Vous vous demandez sans doute quel est le lien avec le projet de loi C-282. Il est simple : les agriculteurs de l’industrie des produits laitiers, des œufs et de la volaille doivent aussi acheter un permis de produire; ce sont des quotas de production. Ces quotas de production sont en nombre limité. Quand ils ont été émis par le gouvernement en 1970 pour limiter la production, ils ont été distribués gratuitement. Avec le temps, les fermes ont changé de main et les quotas ont donc pris de la valeur. Actuellement, les quotas s’échangent mensuellement selon le prix de l’offre et de la demande.
Ainsi, un agriculteur ne peut s’improviser producteur de lait, d’œufs ou de volaille. Il doit d’abord acheter des quotas de production — comme dans le cas du permis de taxi. Au Québec, pour une ferme de taille moyenne, la valeur des quotas de production peut se situer autour de 1,5 million de dollars; si ma mémoire est bonne, c’est pour une ferme possédant 64 vaches. Cet investissement de 1,5 million de dollars dans un quota de production ne tient pas compte de la valeur des bêtes, ni de la ferme, ni du terrain.
C’est pourquoi les quotas de production sont considérés comme des actifs financiers. Affaiblir indirectement le système de la gestion de l’offre au moyen des ententes de libre-échange qui ouvrent le marché à l’importation, c’est jouer sur les actifs des producteurs fermiers et sur le montage financier des fermes canadiennes. C’est un aspect important, parce que les fermiers s’endettent pour acheter des quotas.
Chers collègues, comme l’ont très bien expliqué la sénatrice Gerba et le sénateur Forest, la gestion de l’offre dans les produits laitiers, les œufs et la volaille repose sur trois piliers : les quotas de production, la gestion des prix et le contrôle des importations. Il est clair qu’une libéralisation du secteur par l’entremise des ententes de libre-échange aura des effets sur les prix des produits et sur la valeur des quotas de production.
La gestion de l’offre des secteurs du lait, des œufs et de la volaille est un système complexe, surtout en raison de la réglementation sous-jacente. Ce secteur est très important pour le Canada.
Selon une étude de la Bibliothèque du Parlement menée en 2018 avec des données de 2017, ce secteur représente près de 350 000 emplois, une production de 29,6 milliards de dollars et près de 7 milliards en revenus pour les gouvernements. Toutefois, il y a encore plus. En 2017, la valeur des quotas de production atteignait près de 37 milliards de dollars. Il s’agit de la valeur totale de la gestion de l’offre et ce montant est réparti dans toutes les provinces, dans toutes nos régions sénatoriales.

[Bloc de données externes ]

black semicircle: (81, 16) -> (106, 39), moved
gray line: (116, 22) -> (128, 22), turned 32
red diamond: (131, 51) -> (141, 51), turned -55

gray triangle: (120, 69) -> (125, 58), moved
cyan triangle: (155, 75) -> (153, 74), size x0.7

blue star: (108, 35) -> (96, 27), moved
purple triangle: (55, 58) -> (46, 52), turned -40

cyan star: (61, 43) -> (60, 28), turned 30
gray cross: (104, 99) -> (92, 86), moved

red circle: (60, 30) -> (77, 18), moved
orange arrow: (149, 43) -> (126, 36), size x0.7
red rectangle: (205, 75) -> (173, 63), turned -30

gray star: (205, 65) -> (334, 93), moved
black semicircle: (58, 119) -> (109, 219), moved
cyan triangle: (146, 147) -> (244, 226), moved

En Ontario, par exemple, la valeur des quotas représente 14 milliards de dollars. Au Québec, elle représente environ 10 milliards de dollars.
Pour les régions de l’Ouest — la Colombie-Britannique, l’Alberta la Saskatchewan et le Manitoba —, on parle de 11 milliards de dollars en actifs financiers. Pour les provinces maritimes, cela représente 2 milliards de dollars. Donc, cela vaut quelque chose.

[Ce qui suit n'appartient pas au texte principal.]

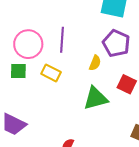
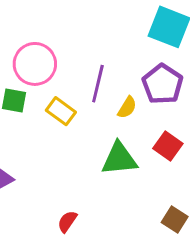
purple line: (62, 40) -> (98, 84), moved

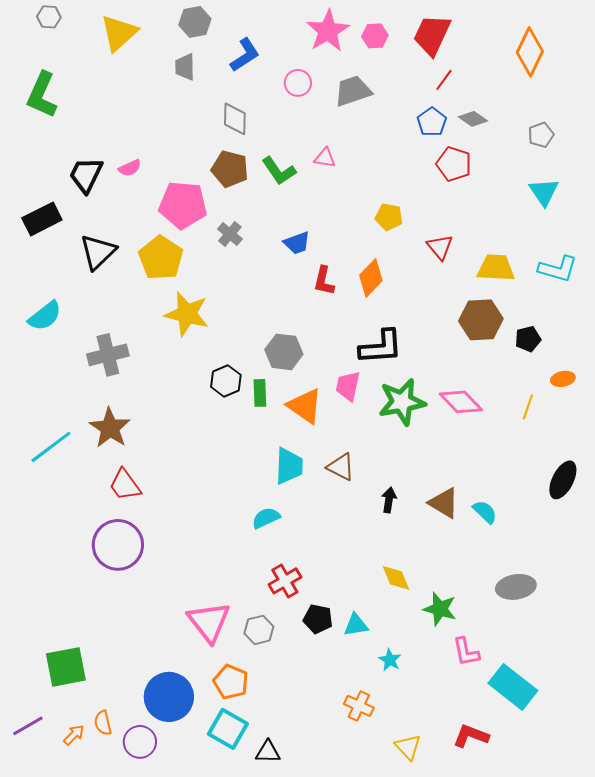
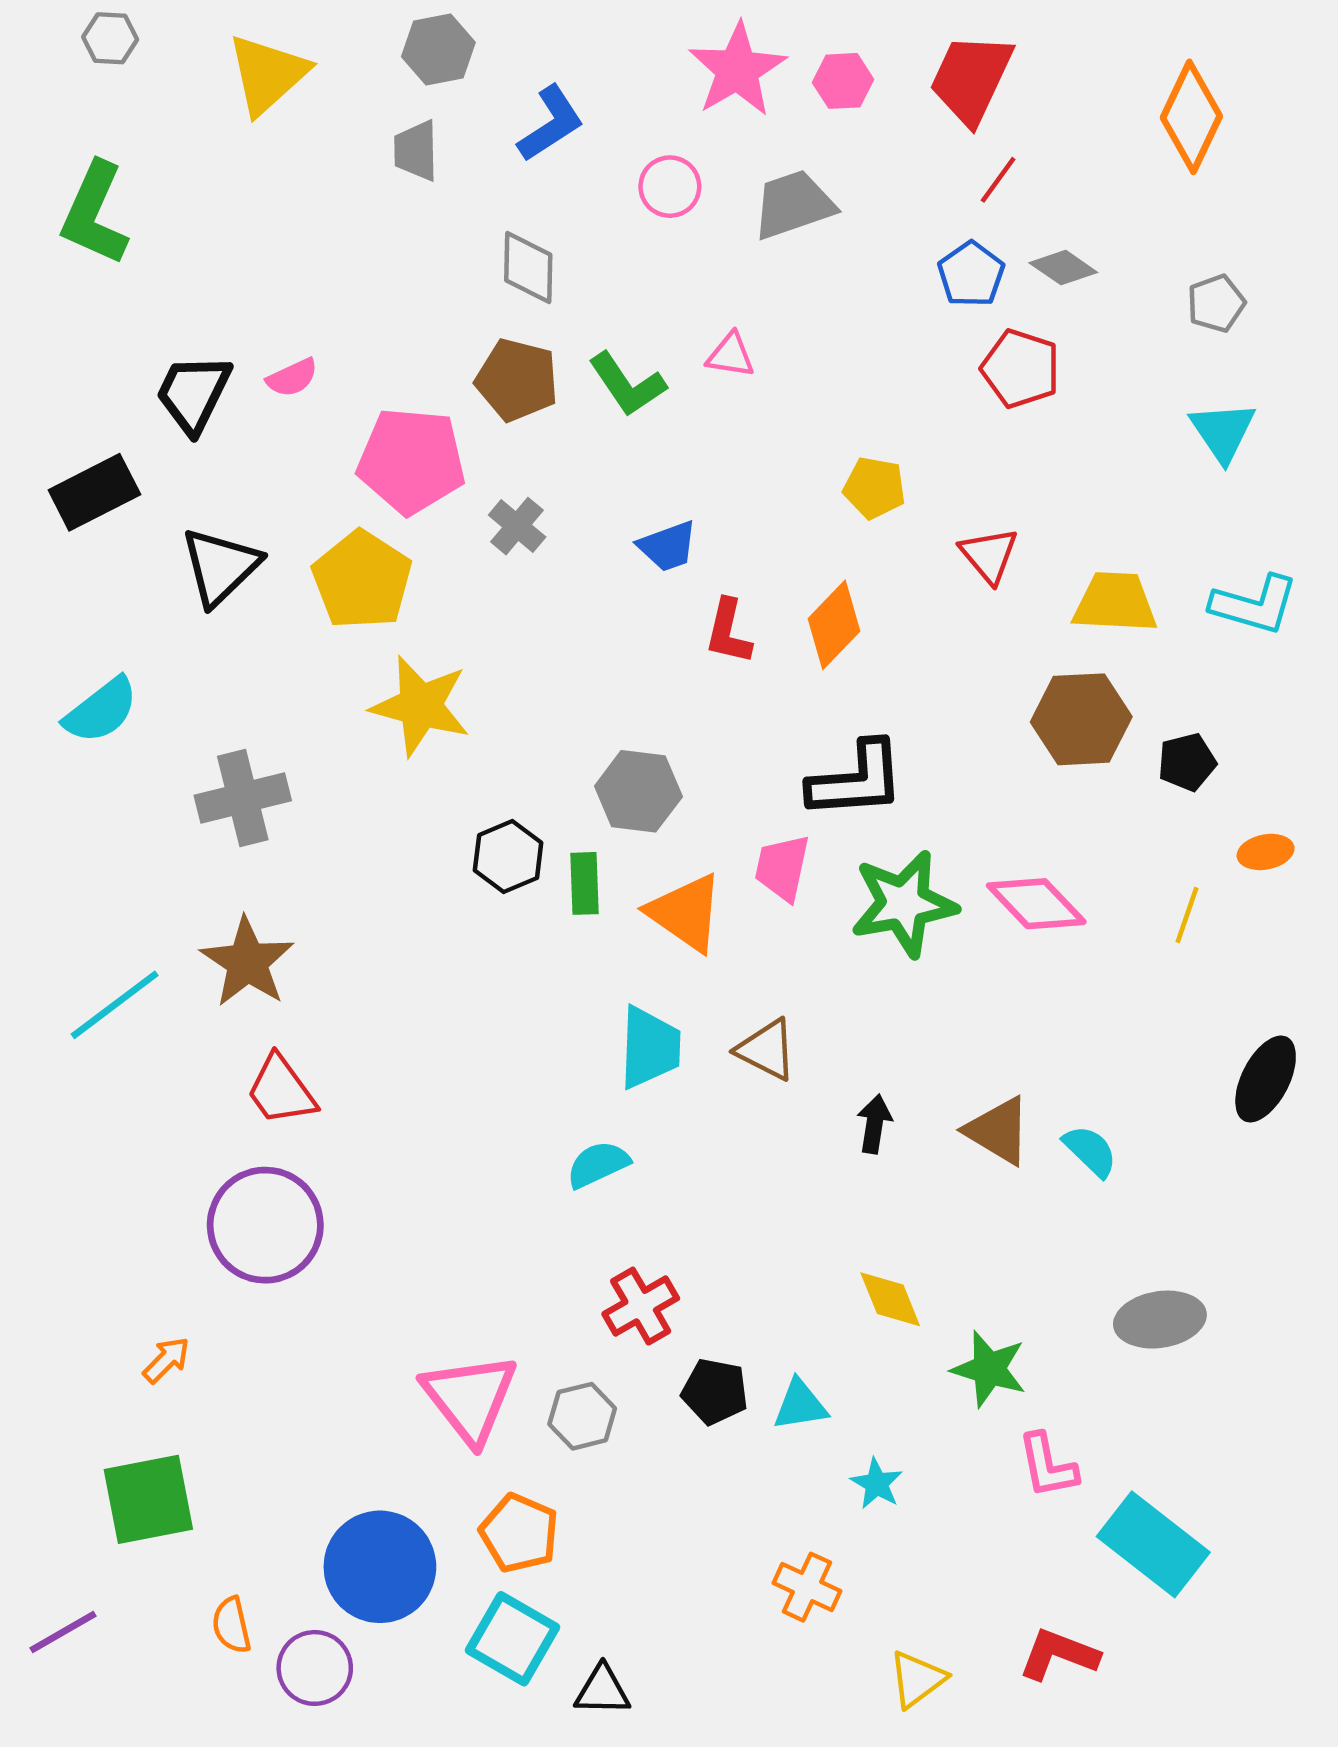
orange arrow: (74, 735) -> (166, 1360), moved
yellow triangle: (408, 747) -> (917, 1679), turned 36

Lorsqu’on ouvre le marché canadien aux producteurs étrangers, qui sont largement subventionnés par leur gouvernement respectif, notre système est perturbé et on ne connaît pas l’ampleur des conséquences inattendues de tout cela.
Pour cette raison, je suis en faveur de ce projet de loi, qui empêche le ministre des Affaires étrangères de faire des concessions dans le cadre de négociations de libre-échange. Le système de la gestion de l’offre est trop complexe pour le soumettre aux ballottements des négociations de libre-échange. À mon avis, il vaut bien trop cher.

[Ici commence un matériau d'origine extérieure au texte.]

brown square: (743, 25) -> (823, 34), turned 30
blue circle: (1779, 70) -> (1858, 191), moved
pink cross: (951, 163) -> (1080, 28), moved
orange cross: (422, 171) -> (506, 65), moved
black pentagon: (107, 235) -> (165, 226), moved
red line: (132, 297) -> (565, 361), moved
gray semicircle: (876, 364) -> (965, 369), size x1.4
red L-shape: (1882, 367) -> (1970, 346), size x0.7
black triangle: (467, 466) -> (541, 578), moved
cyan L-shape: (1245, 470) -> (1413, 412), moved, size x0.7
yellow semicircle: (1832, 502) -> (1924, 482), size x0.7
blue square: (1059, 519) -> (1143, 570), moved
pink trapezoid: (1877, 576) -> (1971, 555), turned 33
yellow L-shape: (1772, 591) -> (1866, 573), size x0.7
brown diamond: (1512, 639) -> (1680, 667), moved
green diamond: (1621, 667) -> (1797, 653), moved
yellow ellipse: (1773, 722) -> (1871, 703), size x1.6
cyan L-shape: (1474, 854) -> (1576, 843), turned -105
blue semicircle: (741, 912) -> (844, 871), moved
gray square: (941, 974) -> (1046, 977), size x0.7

Pour toutes ces raisons, je vais voter en faveur du projet de loi et je vous invite à faire de même, indépendamment de votre position concernant la gestion de l’offre.
Comme vous le savez, le vote à l’étape de la deuxième lecture d’un projet de loi porte sur le principe du projet de loi. La question est la suivante : souscrivons-nous au principe de ce projet de loi? Or, cette loi vient du principe général selon lequel on ne veut pas transformer nos institutions, qu’elles soient culturelles, sociales ou économiques — dans ce cas-ci, dans le contexte des ententes de libre-échange.
Par ailleurs, je vous rappelle que ce projet de loi a été adopté à l’étape de la troisième lecture à l’autre endroit et qu’il a obtenu l’appui des quatre chefs de parti.
Il ne me semble pas légitime de voter contre ce projet de loi à l’étape de la deuxième lecture.
Merci. Meegwetch.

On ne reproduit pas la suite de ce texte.